20 de setembro de 2024

Marco Temporal: lideranças indígenas abandonam mesa de conciliação no STF

Comissão especial foi criada no STF para chegar a acordo sobre a tese, após impasse entre Poderes. Indígenas, no entanto, alegam que direitos fundamentais são inegociáveis e não há paridade de debate nas discussões. Audiência de conciliação no STF
Gustavo Moreno/STF
A Articulação dos Povos Indígenas (Apib) decidiu se retirar da comissão no Supremo Tribunal Federal (STF) que busca uma conciliação sobre o uso da tese do marco temporal para a demarcação de terras indígenas.
A medida foi tomada por lideranças dos povos originários nesta quarta-feira (28). No texto, lido pela representante Maria Baré, a associação informa que deixará as discussões porque entende que seus direitos são inegociáveis e que não há paridade no debate.
O objetivo do encontro promovido pelo STF é promover o diálogo por conta do impasse entre os Poderes.
Em setembro do ano passado, o Supremo decidiu que a tese é inconstitucional, mas o Congresso Nacional aprovou uma lei que consolidou o marco temporal na legislação. Em seguida, o presidente Luiz Inácio Lula da Silva (PT) vetou os trechos, restrição que acabou derrubada no Legislativo (relembre abaixo).
🔎O marco temporal define que indígenas só podem reivindicar a demarcação de terras que eram ocupadas pelos povos originários no momento da promulgação da Constituição, em 5 de outubro de 1988.
A associação que representa os interesses dos povos indígenas, no entanto, decidiu deixar a mesa de discussões nesta segunda sessão, sob argumento de que “qualquer negociação sobre direitos fundamentais já seria, a princípio, inadmissível”.
“O Brasil pega fogo hoje, de Norte a Sul, de Leste a Oeste, e são os indígenas que têm as respostas e as chaves para combater a emergência climática. Nesse sentido, nós, povos indígenas do Brasil, com a Apib nos retiramos dessa mesa de conciliação”, diz o texto lido pela representante.
Indígenas de todo o país fazem marcha contra o marco temporal na Esplanada dos Ministérios
Fora da reunião, Mauricio Terena, jurista Apib, defendeu à imprensa que “não dá para se fazer conciliação aos moldes tradicionais com povos que não têm a mesma lógica”.
“Acontece, ao meu ver, que o Congresso, num nítido revanchismo à decisão do Supremo Tribunal Federal, provoca esses projetos de lei que o Supremo vem discutindo”, afirmou.
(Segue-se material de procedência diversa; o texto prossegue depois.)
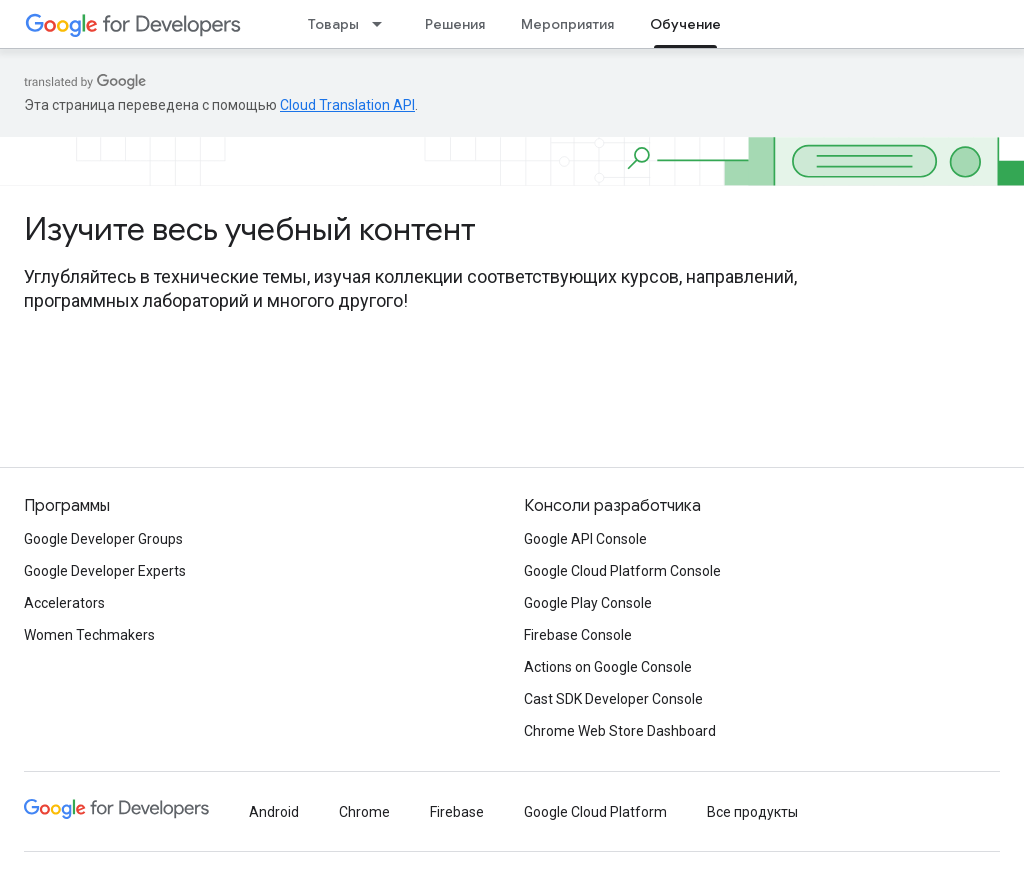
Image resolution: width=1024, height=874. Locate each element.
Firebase (457, 812)
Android (274, 812)
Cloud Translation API (347, 105)
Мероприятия (567, 24)
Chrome (364, 812)
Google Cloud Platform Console (622, 571)
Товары (333, 24)
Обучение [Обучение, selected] (685, 24)
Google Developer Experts (105, 571)
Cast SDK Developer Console (613, 699)
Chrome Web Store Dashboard (620, 731)
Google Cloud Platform (595, 812)
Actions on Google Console (608, 667)
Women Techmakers (89, 635)
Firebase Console (578, 635)
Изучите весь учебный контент (250, 229)
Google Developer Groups (103, 539)
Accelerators (64, 603)
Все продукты (752, 812)
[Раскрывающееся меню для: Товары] (383, 24)
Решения (455, 24)
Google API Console (585, 539)
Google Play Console (588, 603)
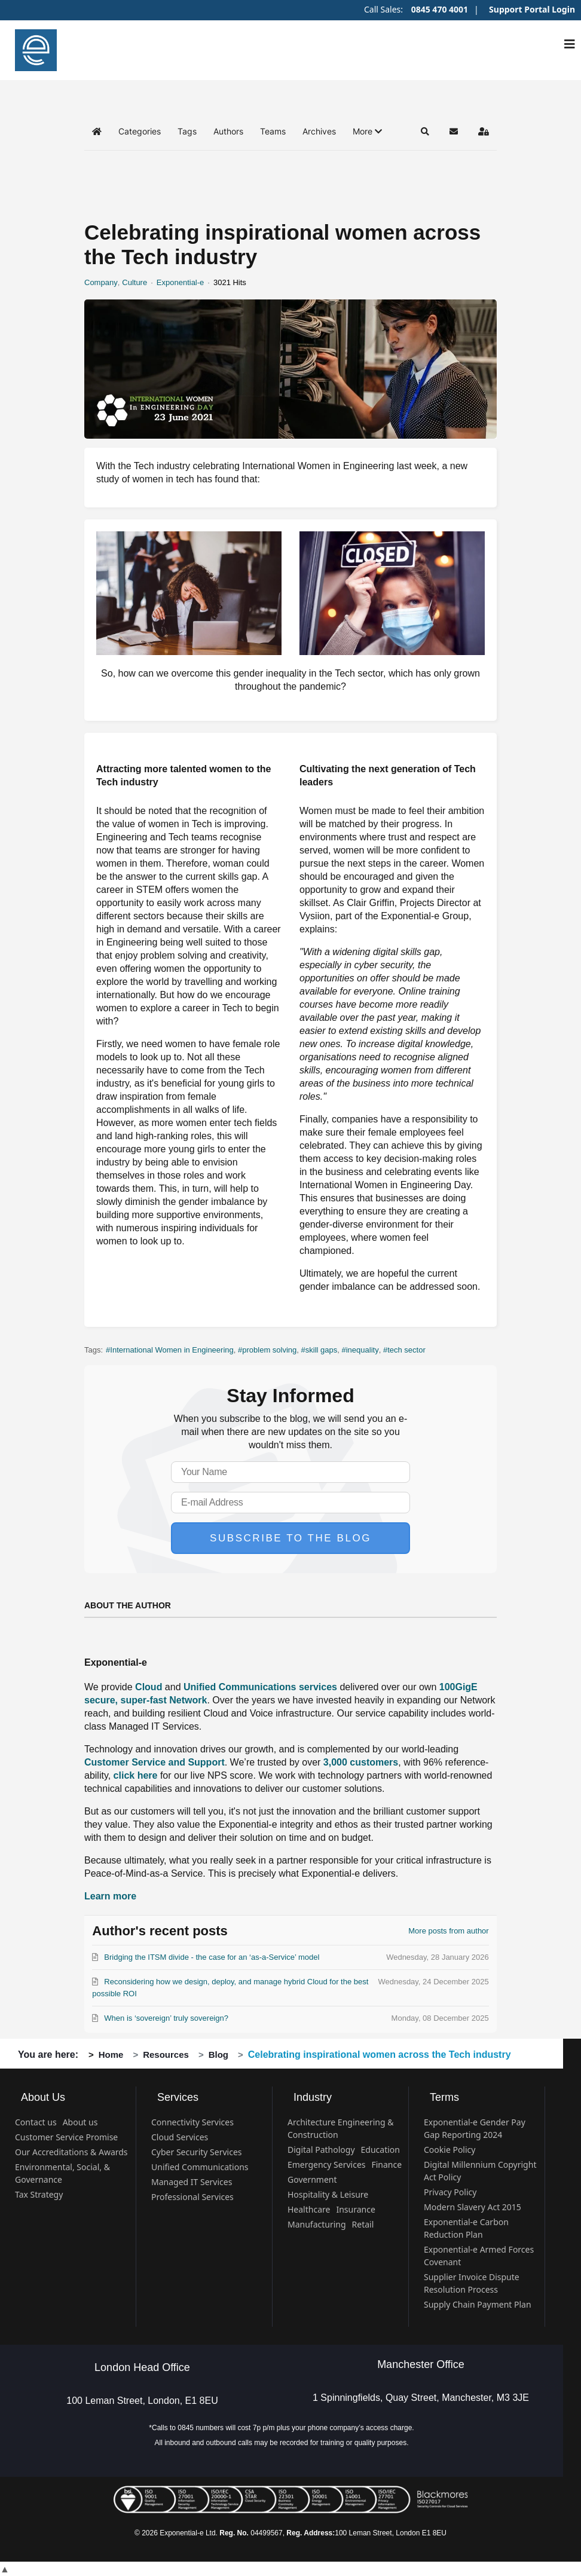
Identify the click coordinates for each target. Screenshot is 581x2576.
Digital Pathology (321, 2149)
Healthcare (309, 2209)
“É importante que o Supremo, com um missão institucional desses Três poderes, tem o dever de proteger as minorias e nós acreditamos nisso, que ele vai se atentar a essa questão — que é uma questão constitucional do nosso país”.
Além de abandonar as discussões, a Apib entrou com uma ação no STF solicitando o encerramento das atividades da comissão de conciliação.
Negociações no STF
Esta é a segunda audiência de conciliação sobre o tema no STF, convocada pelo ministro Gilmar Mendes.
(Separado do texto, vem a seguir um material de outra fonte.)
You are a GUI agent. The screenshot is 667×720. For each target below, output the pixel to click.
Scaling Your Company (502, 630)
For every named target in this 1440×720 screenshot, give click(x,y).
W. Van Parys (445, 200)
O magistrado é relator de ações protocoladas pelo PL, PP e Republicanos para manter a validade do projeto de lei que reconheceu o marco temporal como requisito para a demarcação de terras indígenas.
A comissão conta com representantes da Apib, do Congresso Nacional, do governo federal, dos estados e municípios e dos autores das ações (partidos políticos e associações).
O que dizem os principais atores dos processos
Os indígenas são contrários ao marco legal. Argumentam que o critério de ocupação no dia 5 de outubro de 1988 não é preciso.
Isso porque alguns povos são nômades e podem estar ligados a uma terra, mesmo não a habitando naquela data específica. Eles explicam também que a ditadura retirou muitos povos de suas terras históricas.
A bancada ruralista no Congresso, no entanto, defende o marco legal. Os parlamentares temem que, sem esse entendimento, terras hoje em mãos do agronegócio podem ser demarcadas como territórios indígenas.
Histórico
Em setembro do ano passado, o Supremo julgou inconstitucional a tese do marco temporal. Concluiu que a demarcação das áreas dos povos tradicionais independe de ocupação da região na data da promulgação da Constituição.
Em uma reação à decisão da Corte, o Congresso Nacional aprovou uma lei fixando a ocupação da terra no momento da promulgação da Constituição como um requisito para a definição da área dos indígenas — ou seja, consolidou o marco temporal na legislação.
No fim de 2023, partidos e associações entraram com ações no Supremo. Os favoráveis à regra pediram que a o tribunal confirmasse sua validade; os contrários, que ela fosse declarada inconstitucional.
Em abril deste ano, o ministro Gilmar Mendes, relator destes pedidos, suspendeu a tramitação de todos os processos judiciais sobre o tema que tramitam nas instâncias inferiores do país.